Fernsehcharakter hat etwa die Grundannahme, Zuschauer wären bereits aus den letzten hundert Marvel-Filmen mit Thor und seiner Welt vertraut. Oder die Ästhetik, die zwischen Seifenopernlook und Digitaleffekten aus dem Diskonter oszilliert. Vor allem aber der Zufallsabenteuerplot, der zwar Spaß macht und Charakterdynamiken weitertreibt, aber dabei jegliches Gewicht vermissen lässt.

Nach der unerwarteten Wiederkunft seiner machthungrigen Schwester, der Todesgöttin Hela (enttäuschend eintönig: Cate Blanchett als böse Disney-Fee im gehörnten Domina-Outfit), verliert Thor (gewohnt sympathisch: Hemsworth) seinen Krafthammer Mjölnir und landet mit seinem hinterlistigen Bruder (vom Bösewicht zum Anti-Helden: Tom Hiddleston) auf einem Gefängnisplaneten, wo ein exzentrischer Diktator namens „Grandmaster“ (charmant süffisant: Jeff Goldblum) intergalaktische Gladiatorenkämpfe veranstaltet.

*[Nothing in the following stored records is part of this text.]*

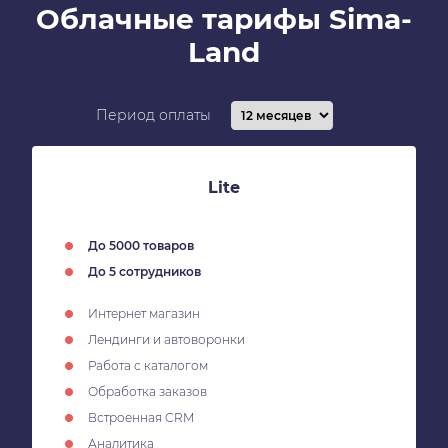
Облачные тарифы Sima-
Land
Период оплаты
Lite
До 5000 товаров
До 5 сотрудников
Интернет магазин
Лендинги и автоворонки
Работа с каталогом
Обработка заказов
Встроенная CRM
Аналитика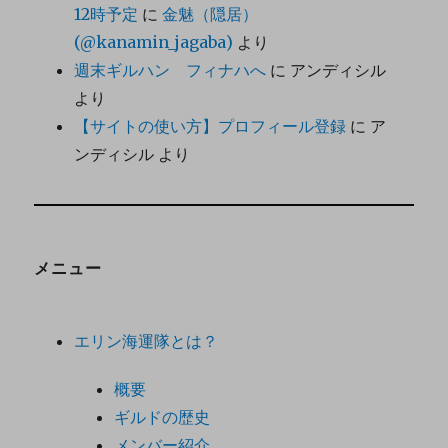
12時予定
に
金魅（隠居）
(@kanamin_jagaba)
より
週末ギルハン フィナハへ
に
アンディシル
より
【サイトの使い方】プロフィール登録
に
ア
ンディシル
より
メニュー
エリン海運隊とは？
概要
ギルドの歴史
メンバー紹介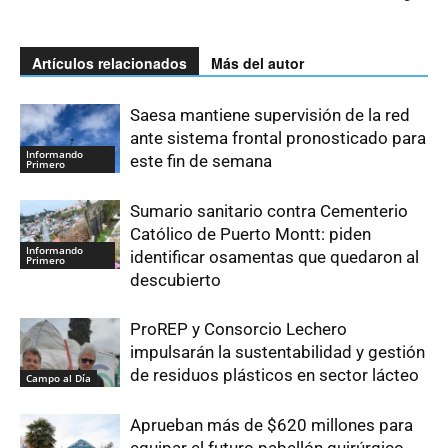
Artículos relacionados
Más del autor
Saesa mantiene supervisión de la red
ante sistema frontal pronosticado para
Informando
este fin de semana
Primero
Sumario sanitario contra Cementerio
Católico de Puerto Montt: piden
Informando
identificar osamentas que quedaron al
Primero
descubierto
ProREP y Consorcio Lechero
impulsarán la sustentabilidad y gestión
de residuos plásticos en sector lácteo
Campo al Día
Aprueban más de $620 millones para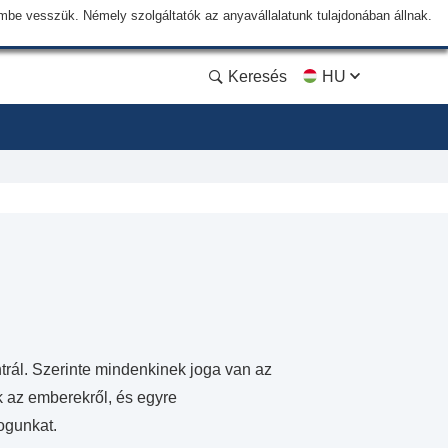
lembe vesszük. Némely szolgáltatók az anyavállalatunk tulajdonában állnak.
Keresés
HU
trál. Szerinte mindenkinek joga van az
k az emberekről, és egyre
ogunkat.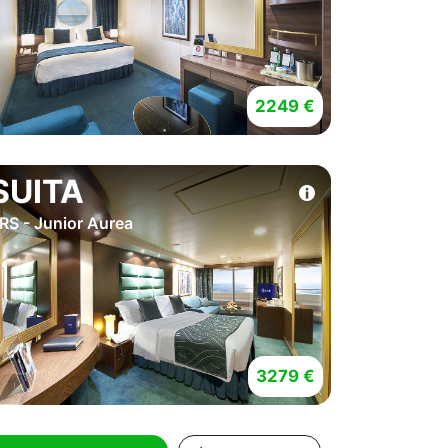
2249 €
SUITA
RS - Junior Aurea
3279 €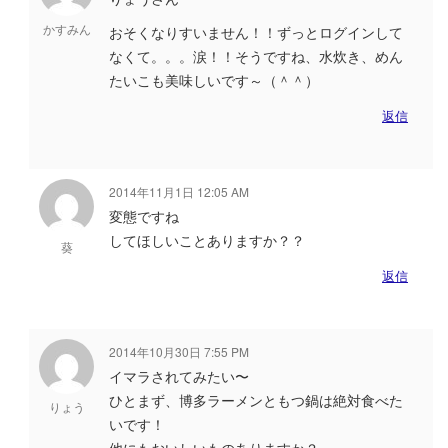
かすみん
おそくなりすいません！！ずっとログインして
なくて。。。涙！！そうですね、水炊き、めん
たいこも美味しいです～（＾＾）
返信
2014年11月1日 12:05 AM
変態ですね
してほしいことありますか？？
葵
返信
2014年10月30日 7:55 PM
イマラされてみたい〜
ひとまず、博多ラーメンともつ鍋は絶対食べた
りょう
いです！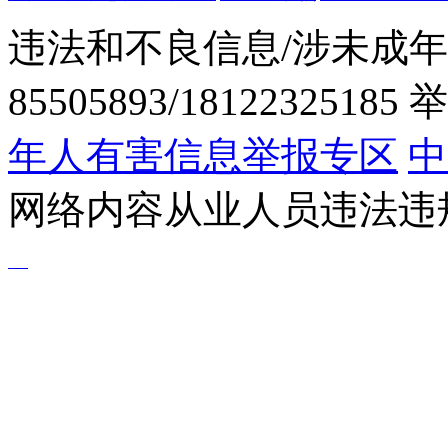
违法和不良信息/涉未成年
85505893/1812232518
年人有害信息举报专区
中
网络内容从业人员违法违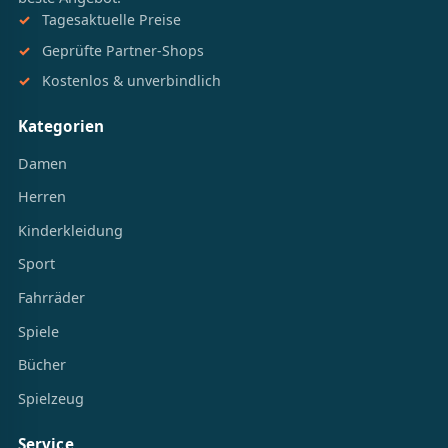
Tagesaktuelle Preise
Geprüfte Partner-Shops
Kostenlos & unverbindlich
Kategorien
Damen
Herren
Kinderkleidung
Sport
Fahrräder
Spiele
Bücher
Spielzeug
Service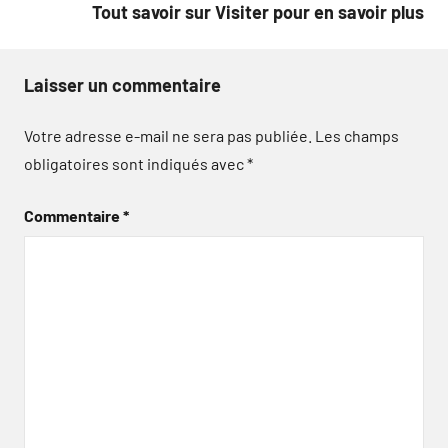
Tout savoir sur Visiter pour en savoir plus
Laisser un commentaire
Votre adresse e-mail ne sera pas publiée.
Les champs
obligatoires sont indiqués avec
*
Commentaire
*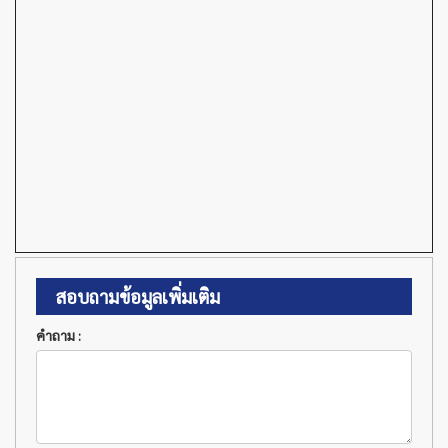
สอบถามข้อมูลเพิ่มเติม
คำถาม :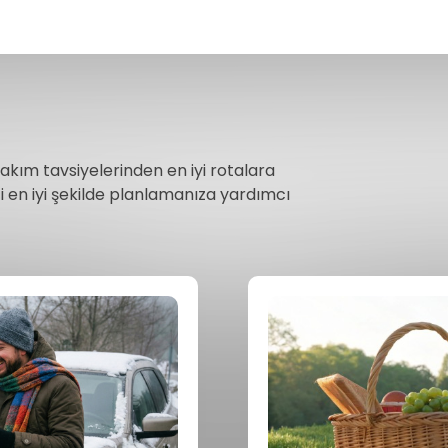
akım tavsiyelerinden en iyi rotalara
i en iyi şekilde planlamanıza yardımcı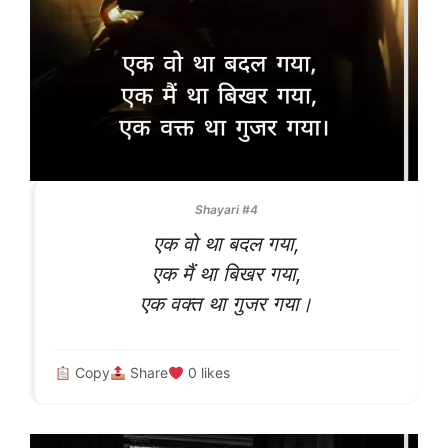
Shayari #4
एक वो था बदल गया,
एक मैं था बिखर गया,
एक वक्त था गुजर गया।
Copy
Share
0
likes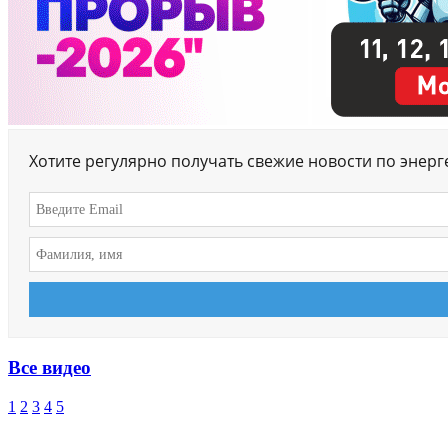
Хотите регулярно получать свежие новости по энер
Все видео
1
2
3
4
5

Und siehe da: Als deren unbesiegter Champion erweist sich der unglaubliche Hulk (Mark Ruffalo), der am Ende der letzten Avengers-Keilerei ins Weltall katapultiert wurde. Mit Hilfe einer abgeklärten Ex-Walküre (lässig: Tessa Thompson) schluckt der Donnergott seinen Stolz herunter und versucht, sich und seine Freunde aus dem Schlamassel zu befreien. Der Schmäh rennt dabei wie geschmiert, was womöglich dem neuseeländischen Regisseur Taika Waititi zu verdanken ist – der hat nämlich schon in der amüsanten Vampir-Satire „What We Do in the Shadows“ mythische Wesen mit Gusto vom Sockel geholt. Schrullige Nebenfiguren, etwa ein gleichmütiger Steinmensch mit Revolutionsambition (gesprochen von Waititi selbst), sowie der Gastauftritt eines genervten Doctor Strange (Benedict Cumberbatch) heben den Schmunzelfaktor.

Auch sonst erfreut „Thor 3“ mit einer exaltierten Alles-Geht-Attitüde: Irgendwann schießen hier geharnischte Kriegerinnen mit Miniguns auf Riesenhunde. Die Schablonenhaftigkeit des übergreifenden Plots kann das allerdings nicht kaschieren. Ebensowenig wie die Ödnis der Action, die dem aktuellen Superheldenstandard folgt: Gesichtslose Gegnerwellen werden zu den Klängen endgeiler Rock-Mucke aus den Siebzigern (diesmal: „Immigrant Song“) niedergemetzelt, als stäke man im Computerspiel „God of War“. In der ursprünglichen Ragnarök-Erzählung stirbt Sagen-Thor übrigens am Gift der Midgard-Schlange.

Comic-Thor überlebt den „Tag der Entscheidung“ natürlich – denn der nächste Weltenbrand, die Totalkarambolage „Infinity War“, wartet schon um die Ecke.